Dr. Benjamin Habib is a Lecturer in Politics and International Relations at La Trobe University, Albury-Wodonga, Australia. He blogs at: http://politicsalburywodonga.wordpress.com



[1]DPRK to Launch Application Satellite,” Korean Central News Agency, 16 March 2012.

[2] Steven Lee Myers and Sang-hun Choe, “North Koreans Agree to Freeze Nuclear Work; U.S. to Give Aid,” New York Times, 29 February 2012.

[3] Jack Kim and Jeremy Laurence, “N.Korea’s plan for rocket launch stirs regional concern,” Reuters, 16 March 2012.

[4] Steven Brams, Negotiation Games: Applying Game Theory to Bargaining and Arbitration, 2nd ed. (London: Routlege, 2003). 139-40.

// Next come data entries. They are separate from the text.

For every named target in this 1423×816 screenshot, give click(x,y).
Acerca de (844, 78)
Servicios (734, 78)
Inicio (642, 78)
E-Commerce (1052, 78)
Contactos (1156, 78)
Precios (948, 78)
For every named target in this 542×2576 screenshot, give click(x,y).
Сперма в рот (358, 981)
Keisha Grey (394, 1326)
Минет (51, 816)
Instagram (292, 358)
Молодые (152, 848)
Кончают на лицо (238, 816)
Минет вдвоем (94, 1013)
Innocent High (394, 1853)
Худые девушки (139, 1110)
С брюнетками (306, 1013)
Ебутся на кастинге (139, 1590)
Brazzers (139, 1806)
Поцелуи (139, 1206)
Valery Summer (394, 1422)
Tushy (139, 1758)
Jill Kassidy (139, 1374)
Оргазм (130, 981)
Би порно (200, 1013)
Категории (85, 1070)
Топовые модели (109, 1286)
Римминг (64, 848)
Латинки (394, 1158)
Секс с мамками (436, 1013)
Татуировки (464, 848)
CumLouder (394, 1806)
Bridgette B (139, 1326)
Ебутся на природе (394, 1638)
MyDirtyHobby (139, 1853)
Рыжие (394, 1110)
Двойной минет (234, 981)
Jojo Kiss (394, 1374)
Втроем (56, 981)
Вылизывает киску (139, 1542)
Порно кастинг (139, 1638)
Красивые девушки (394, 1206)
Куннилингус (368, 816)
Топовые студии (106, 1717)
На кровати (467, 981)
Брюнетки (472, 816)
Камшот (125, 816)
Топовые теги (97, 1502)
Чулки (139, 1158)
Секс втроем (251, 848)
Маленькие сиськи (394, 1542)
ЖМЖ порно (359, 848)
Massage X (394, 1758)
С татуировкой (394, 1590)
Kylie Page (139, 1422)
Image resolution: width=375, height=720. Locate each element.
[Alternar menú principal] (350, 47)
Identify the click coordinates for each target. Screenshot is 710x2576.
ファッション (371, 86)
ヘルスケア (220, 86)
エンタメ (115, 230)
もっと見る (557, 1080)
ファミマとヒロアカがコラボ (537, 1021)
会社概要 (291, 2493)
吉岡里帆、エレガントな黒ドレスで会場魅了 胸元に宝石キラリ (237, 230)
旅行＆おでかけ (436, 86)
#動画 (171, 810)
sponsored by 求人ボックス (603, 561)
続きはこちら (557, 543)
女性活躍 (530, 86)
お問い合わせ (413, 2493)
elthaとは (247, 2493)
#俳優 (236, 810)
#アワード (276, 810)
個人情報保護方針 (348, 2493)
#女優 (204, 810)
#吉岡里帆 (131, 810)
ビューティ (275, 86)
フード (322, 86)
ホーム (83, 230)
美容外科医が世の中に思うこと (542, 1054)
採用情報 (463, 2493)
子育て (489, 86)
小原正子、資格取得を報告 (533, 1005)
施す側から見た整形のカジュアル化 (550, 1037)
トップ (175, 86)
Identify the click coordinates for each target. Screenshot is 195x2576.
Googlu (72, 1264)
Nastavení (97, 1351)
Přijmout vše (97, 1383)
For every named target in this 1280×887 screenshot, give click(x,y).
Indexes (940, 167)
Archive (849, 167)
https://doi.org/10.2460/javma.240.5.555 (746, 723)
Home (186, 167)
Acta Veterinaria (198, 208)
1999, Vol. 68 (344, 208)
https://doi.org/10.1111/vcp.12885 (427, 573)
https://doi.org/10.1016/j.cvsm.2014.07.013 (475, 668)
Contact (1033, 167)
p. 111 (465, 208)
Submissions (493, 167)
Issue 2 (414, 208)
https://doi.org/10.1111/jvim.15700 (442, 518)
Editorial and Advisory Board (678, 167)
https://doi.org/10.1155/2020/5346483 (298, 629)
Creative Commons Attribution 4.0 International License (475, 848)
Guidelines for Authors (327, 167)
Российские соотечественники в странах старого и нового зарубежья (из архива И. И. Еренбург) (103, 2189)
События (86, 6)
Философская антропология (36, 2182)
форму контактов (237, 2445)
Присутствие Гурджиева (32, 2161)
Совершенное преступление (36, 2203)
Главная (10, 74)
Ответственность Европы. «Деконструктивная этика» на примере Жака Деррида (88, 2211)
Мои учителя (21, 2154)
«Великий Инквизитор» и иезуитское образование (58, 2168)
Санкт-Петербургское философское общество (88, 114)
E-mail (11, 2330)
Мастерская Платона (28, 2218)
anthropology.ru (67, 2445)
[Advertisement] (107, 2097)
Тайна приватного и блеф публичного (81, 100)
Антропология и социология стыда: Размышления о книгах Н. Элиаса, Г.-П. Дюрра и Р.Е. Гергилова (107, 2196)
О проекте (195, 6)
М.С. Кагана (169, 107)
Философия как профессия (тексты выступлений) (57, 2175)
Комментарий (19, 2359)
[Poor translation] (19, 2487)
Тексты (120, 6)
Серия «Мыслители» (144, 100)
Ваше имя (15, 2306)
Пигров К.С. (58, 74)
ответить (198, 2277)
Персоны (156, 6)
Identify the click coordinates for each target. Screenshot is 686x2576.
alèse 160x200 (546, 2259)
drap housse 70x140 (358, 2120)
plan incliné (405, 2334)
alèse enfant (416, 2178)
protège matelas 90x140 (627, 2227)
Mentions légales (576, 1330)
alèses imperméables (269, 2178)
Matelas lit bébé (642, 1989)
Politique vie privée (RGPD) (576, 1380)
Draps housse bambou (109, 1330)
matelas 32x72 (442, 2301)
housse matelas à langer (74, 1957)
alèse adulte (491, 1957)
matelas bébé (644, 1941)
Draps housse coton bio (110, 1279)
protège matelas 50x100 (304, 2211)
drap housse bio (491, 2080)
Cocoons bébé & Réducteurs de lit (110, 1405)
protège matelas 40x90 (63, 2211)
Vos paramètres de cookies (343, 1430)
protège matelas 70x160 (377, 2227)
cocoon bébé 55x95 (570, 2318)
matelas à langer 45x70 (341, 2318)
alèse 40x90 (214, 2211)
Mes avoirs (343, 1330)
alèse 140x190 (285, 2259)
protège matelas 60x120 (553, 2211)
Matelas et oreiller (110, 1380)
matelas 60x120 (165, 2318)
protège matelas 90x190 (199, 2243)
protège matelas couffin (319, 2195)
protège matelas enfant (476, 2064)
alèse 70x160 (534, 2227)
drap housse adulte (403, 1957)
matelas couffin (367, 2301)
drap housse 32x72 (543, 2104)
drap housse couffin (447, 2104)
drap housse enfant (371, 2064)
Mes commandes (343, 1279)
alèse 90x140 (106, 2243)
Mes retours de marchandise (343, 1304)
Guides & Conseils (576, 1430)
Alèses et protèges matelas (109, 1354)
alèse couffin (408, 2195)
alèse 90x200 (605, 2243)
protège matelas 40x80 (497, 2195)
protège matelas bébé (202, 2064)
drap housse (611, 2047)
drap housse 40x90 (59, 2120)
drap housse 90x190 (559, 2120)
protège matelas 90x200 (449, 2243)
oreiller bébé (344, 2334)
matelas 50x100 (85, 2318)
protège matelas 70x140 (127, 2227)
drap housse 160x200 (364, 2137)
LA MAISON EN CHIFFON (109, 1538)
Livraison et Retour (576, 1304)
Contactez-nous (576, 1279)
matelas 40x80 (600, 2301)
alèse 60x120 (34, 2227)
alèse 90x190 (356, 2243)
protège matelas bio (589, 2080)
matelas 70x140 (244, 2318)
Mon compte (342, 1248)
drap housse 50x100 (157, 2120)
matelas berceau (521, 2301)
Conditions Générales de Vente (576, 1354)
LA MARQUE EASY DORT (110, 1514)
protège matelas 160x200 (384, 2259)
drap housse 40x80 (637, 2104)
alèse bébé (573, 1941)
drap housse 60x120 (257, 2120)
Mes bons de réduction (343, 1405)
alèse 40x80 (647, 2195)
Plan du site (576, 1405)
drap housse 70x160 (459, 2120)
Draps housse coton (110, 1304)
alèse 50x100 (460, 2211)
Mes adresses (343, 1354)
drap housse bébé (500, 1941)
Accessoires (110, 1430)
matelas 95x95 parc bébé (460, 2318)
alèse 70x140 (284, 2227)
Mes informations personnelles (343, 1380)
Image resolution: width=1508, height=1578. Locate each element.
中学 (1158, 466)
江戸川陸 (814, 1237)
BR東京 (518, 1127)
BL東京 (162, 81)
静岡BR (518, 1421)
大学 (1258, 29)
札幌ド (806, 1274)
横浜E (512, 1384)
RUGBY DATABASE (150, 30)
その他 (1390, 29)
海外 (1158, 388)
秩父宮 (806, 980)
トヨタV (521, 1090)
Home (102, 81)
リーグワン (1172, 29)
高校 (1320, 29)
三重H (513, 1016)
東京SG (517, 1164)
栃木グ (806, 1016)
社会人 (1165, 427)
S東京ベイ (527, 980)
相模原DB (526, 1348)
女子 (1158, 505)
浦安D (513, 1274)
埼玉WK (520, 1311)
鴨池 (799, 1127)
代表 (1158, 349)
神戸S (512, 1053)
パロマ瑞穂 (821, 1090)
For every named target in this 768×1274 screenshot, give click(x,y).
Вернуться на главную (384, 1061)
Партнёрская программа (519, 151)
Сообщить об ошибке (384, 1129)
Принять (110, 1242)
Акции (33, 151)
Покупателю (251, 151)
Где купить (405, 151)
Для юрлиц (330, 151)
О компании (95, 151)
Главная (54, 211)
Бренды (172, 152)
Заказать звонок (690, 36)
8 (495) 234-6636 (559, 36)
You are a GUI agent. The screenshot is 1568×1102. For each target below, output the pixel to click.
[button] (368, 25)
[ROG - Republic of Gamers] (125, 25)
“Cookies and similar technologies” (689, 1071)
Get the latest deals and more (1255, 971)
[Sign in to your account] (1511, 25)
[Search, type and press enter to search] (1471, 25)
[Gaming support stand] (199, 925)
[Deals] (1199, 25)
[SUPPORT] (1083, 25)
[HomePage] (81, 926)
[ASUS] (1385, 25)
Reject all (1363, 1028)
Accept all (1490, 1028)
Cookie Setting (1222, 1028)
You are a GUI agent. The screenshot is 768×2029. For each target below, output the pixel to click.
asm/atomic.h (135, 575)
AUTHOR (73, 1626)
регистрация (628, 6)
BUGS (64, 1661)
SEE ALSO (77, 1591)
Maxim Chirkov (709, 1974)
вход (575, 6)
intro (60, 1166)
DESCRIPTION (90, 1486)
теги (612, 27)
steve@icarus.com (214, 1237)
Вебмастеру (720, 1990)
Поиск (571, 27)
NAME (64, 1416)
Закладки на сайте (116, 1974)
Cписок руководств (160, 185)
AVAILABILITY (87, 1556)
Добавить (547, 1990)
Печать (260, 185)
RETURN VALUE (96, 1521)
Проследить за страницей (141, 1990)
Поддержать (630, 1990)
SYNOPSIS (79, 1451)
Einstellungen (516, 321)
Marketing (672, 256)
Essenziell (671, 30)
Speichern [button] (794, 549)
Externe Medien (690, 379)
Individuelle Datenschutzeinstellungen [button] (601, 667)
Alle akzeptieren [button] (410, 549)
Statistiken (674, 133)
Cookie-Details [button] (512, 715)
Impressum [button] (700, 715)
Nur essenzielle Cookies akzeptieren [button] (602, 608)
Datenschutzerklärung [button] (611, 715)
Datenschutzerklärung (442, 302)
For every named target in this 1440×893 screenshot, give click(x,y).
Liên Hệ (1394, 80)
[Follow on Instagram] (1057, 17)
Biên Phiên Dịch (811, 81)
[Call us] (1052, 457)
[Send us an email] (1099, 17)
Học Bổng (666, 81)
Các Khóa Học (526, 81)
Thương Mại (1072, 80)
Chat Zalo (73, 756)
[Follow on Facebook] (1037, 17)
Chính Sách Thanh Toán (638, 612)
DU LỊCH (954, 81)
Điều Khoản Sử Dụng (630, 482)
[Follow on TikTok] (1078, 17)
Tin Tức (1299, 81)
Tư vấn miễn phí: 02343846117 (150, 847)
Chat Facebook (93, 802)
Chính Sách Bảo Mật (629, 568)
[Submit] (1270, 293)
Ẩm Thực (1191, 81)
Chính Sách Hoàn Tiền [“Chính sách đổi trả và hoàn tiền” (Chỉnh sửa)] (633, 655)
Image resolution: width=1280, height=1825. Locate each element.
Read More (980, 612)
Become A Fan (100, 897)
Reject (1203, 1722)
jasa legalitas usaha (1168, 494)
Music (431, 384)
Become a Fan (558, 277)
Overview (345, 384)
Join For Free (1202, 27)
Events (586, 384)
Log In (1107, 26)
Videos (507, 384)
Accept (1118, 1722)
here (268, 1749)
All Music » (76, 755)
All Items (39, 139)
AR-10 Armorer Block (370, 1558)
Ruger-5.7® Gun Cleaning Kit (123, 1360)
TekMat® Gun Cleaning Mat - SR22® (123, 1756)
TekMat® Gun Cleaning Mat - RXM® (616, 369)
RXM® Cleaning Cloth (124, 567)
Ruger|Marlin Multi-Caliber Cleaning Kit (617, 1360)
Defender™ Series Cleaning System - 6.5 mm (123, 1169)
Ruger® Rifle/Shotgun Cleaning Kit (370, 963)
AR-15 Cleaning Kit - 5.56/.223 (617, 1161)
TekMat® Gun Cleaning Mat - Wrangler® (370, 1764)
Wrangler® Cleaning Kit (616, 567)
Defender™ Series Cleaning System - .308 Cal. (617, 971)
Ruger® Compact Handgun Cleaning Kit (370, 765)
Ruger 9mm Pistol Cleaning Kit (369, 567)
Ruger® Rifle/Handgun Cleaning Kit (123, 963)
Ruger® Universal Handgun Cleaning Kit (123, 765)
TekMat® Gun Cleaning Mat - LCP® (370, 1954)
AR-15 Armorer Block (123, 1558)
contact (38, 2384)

[5] Karen Lee and Julia Choi, “North Korea: Economic Sanctions and U.S. Department of Treasury Actions 1955-September 2007,” (National Committee on North Korea, 2007), 50.

[6] Young-chul Chung, “North Korean Reform and Opening: Dual Strategy and ‘Silli (Practical) Socialism’,” Pacific Affairs 77, no. 2 (2004): 286.

[7] Victor Cha, “Why We Must Pursue ‘Hawk’ Engagement,” in North Korea: A Debate on Engagement Strategies, ed. V Cha and D Kang (New York: Columbia University Press, 2003), 72; Won-hyuk  Lim, “North Korea’s Missile Tests: Malign Neglect Meets Brinkmanship,” Nautilus Institute for Security and Sustainable Development, 7 August 2006.

[8] Benjamin Habib, “North Korea’s nuclear weapons programme and the maintenance of the Songun system,” The Pacific Review 24, no. 1 (2011).